AIM OF THE EXERCISE: All lines of the records below that contain the word "entornos" must be listed.

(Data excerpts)

******************************

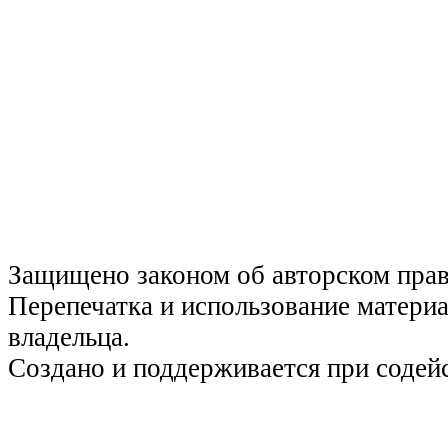
Защищено законом об авторском пра
Перепечатка и использование материа
владельца.
Создано и поддерживается при содей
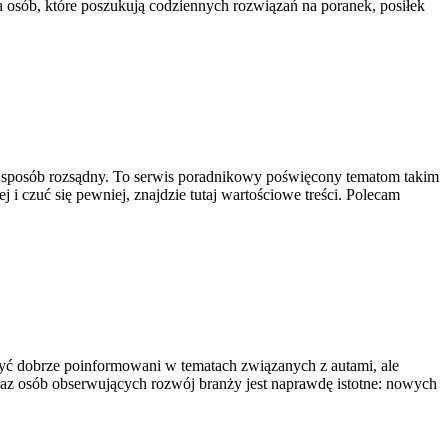
la osób, które poszukują codziennych rozwiązań na poranek, posiłek
ie w sposób rozsądny. To serwis poradnikowy poświęcony tematom takim
 i czuć się pewniej, znajdzie tutaj wartościowe treści. Polecam
 być dobrze poinformowani w tematach związanych z autami, ale
oraz osób obserwujących rozwój branży jest naprawdę istotne: nowych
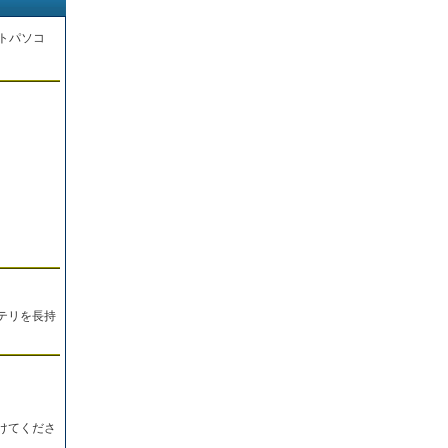
トパソコ
。
テリを長持
けてくださ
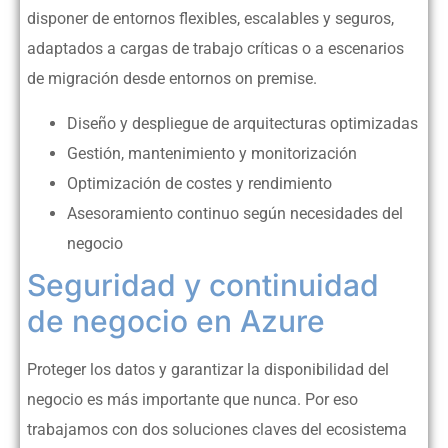
disponer de entornos flexibles, escalables y seguros,
adaptados a cargas de trabajo críticas o a escenarios
de migración desde entornos on premise.
Diseño y despliegue de arquitecturas optimizadas
Gestión, mantenimiento y monitorización
Optimización de costes y rendimiento
Asesoramiento continuo según necesidades del
negocio
Seguridad y continuidad
de negocio en Azure
Proteger los datos y garantizar la disponibilidad del
negocio es más importante que nunca. Por eso
trabajamos con dos soluciones claves del ecosistema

******************************

TASK SOLUTION:
disponer de entornos flexibles, escalables y seguros,
de migración desde entornos on premise.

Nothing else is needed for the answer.